MARINE CORPS BASE CAMP LEJEUNE, N.C. --
22nd Marine Expeditionary Unit Marines and sailors took time out of their schedules to provide valuable input regarding conceptual Marine Corps equipment at the Goettge Memorial Field House aboard Marine Corp Base Camp Lejeune, N.C., May 4, 2012.
Approximately 150 Marines and sailors throughout Camp Lejeune evaluated gear from vendors during Experimental Forward Operating Base 2012-01. Leaders, with the Expeditionary Energy Office, Headquarters, Marine Corps, conducted this event to receive input from Marines of different skills on equipment they may use in the future and suggestions for changes before gear is purchased. Gathering input from Marines and sailors in operational units helps to identify needs and requirements, making the Marine Corps more efficient.
“This is the first time we’ve had Marines come through and evaluate some of the gear seen today,” said Maj. Sean Sadlier, a logistics analyst with the Expeditionary Energy Office, HQMC.
Receiving information from the Marines and sailors at the small unit levels would close the information gap between leaders in charge of acquisition and the servicemembers using the equipment, Sadlier added.
This ExFOB focused on water and energy efficiency at the small unit level. In expeditionary operations when Marines are establishing a FOB, these two things are vital to unit readiness.
Participants observed demonstrations of water purification systems and energy efficient equipment to keep Marines and sailors operational inside a FOB.
Water filtration systems keep Marines hydrated with minimal risk of illness. Vendors displayed filters that could be attached to a servicemember’s hydration system, or lightweight equipment to provide clean water for a platoon over extended periods of time.

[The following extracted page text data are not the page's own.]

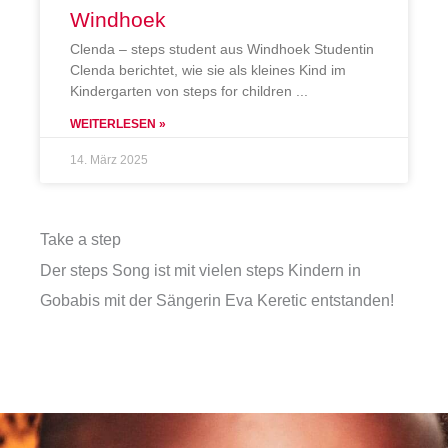
Windhoek
Clenda – steps student aus Windhoek Studentin
Clenda berichtet, wie sie als kleines Kind im
Kindergarten von steps for children
WEITERLESEN »
14. März 2025
Take a step
Der steps Song ist mit vielen steps Kindern in
Gobabis mit der Sängerin Eva Keretic entstanden!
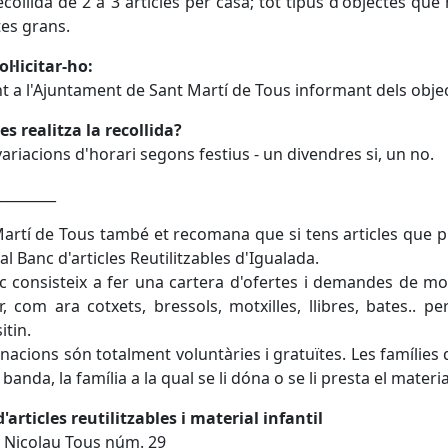
collida de 2 a 3 articles per casa; tot tipus d'objectes que
es grans.
l·licitar-ho:
t a l'Ajuntament de Sant Martí de Tous informant dels object
s realitza la recollida?
variacions d'horari segons festius - un divendres si, un no.
________
artí de Tous també et recomana que si tens articles que pugu
 al Banc d'articles Reutilitzables d'Igualada.
c consisteix a fer una cartera d'ofertes i demandes de mobili
r, com ara cotxets, bressols, motxilles, llibres, bates..
itin.
nacions són totalment voluntàries i gratuïtes. Les famílies 
a banda, la família a la qual se li dóna o se li presta el mater
'articles reutilitzables i material infantil
 Nicolau Tous núm. 29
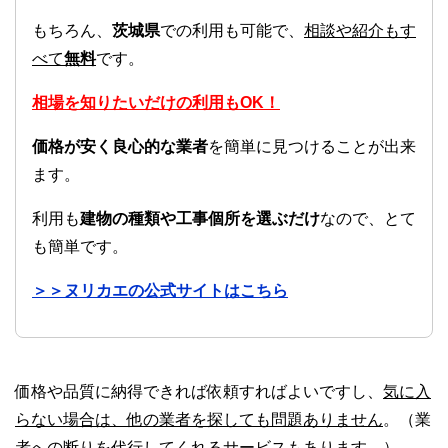
もちろん、
茨城県
での利用も可能で、
相談や紹介もす
べて
無料
です。
相場を知りたいだけの利用もOK！
価格が安く良心的な業者
を簡単に見つけることが出来
ます。
利用も
建物の種類や工事個所を選ぶだけ
なので、とて
も簡単です。
＞＞ヌリカエの公式サイトはこちら
価格や品質に納得できれば依頼すればよいですし、
気に入
らない場合は、他の業者を探しても問題ありません
。（業
者への断りを代行してくれるサービスもあります。）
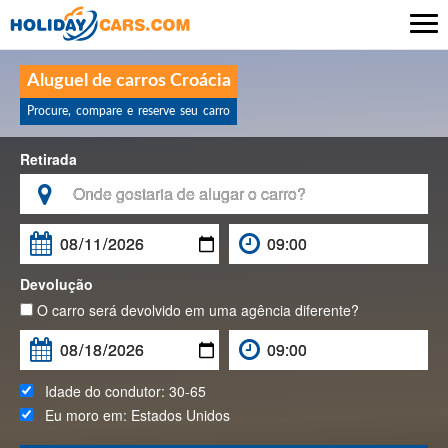

Aluguel de carros Croácia
Procure, compare e reserve seu carro
Retirada

Devolução
O carro será devolvido em uma agência diferente?
Idade do condutor:
30-65
Eu moro em:
Estados Unidos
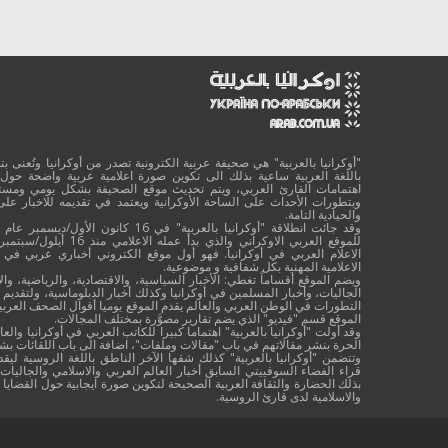
"أوكرانيا بالعربية" هي صحيفة عربية الكترونية تصدر من أوكرانيا وتُعنى بتقد
باللغة العربية ساعية بذلك الى تكوين صورة اعلامية عربية واضحة حول 
اهتمامات القارئ العربي، ويتم تحديث موقع الصحيفة بشكل يومي ومستم
وبتطورات الأحداث على الساحة الأوكرانية ويعتمد في تقديمه للاخبار على
والحيادية التامة.
الاعلام العربي في أوكرانيا. فهو أول موقع الكتروني أخباري عربي في أ
الاعلامية المهنية بكل شفافية و موضوعية.
ويضم الموقع أقساماً تغطي: الأخبار السياسية، والاقتصادية، والرياضية، والا
الجاليات، وأخبار المسلمين في أوكرانيا وكذلك أخبار الدبلوماسية، ولتقديم 
التطورات في الوطن العربي والعالم يقدم الموقع يوميا أقوال الصحف العربية
الموقع قسم "فيديو" الذي يضم تقارير مصوَّرة بمختلف المجالات.
وقد أولت "أوكرانيا بالعربية" اهتماما كبيرا للكاتب العربي في أوكرانيا والعال
الحرة بنشر مقالاتهم في باب "مقالات وملفات"، اضافة الى باب اللقائات ب
وتتضمن "أوكرانيا بالعربية" كذلك شقها الآخر الناطق باللغة الروسية ليقد
قراء الفضاء السوفييتي السابق أخبار العالم العربي والاسلامي والجاليات ب
بذلك الحضارة والثقافة العربية الصحيحة لتكوين صورة ايجابية حول القضايا ا
والاسلامية لدى قارئ الروسية.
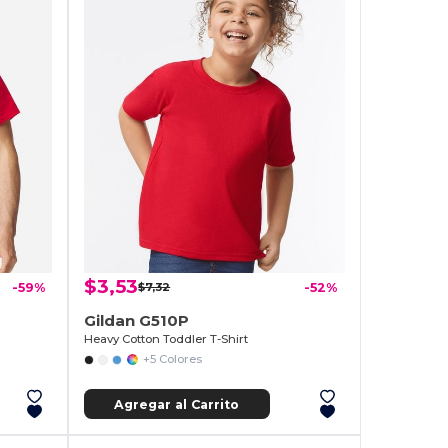
$3,53
-59%
$7,32
-52%
Gildan G510P
Heavy Cotton Toddler T-Shirt
+5 Colores
Agregar al Carrito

The energy conservation systems ranged from solar energy to adapters on steroids, mitigating the need to carry several extra batteries. These systems, some using lightweight portable solar panels to collect energy, can help to lessen the Marine Corps’ dependence on gas guzzling generators and shrink the Marine Corps’ carbon footprint.
Participants were then asked to evaluate everything they saw and make suggestions for improvement.
“We saw a lot of useful gear and upgrades,” said Cpl. Kristofer McFate, an embark clerk with the 22nd MEU. “It’s nice to have a say in the gear we could deploy with and use on a day-to-day basis.”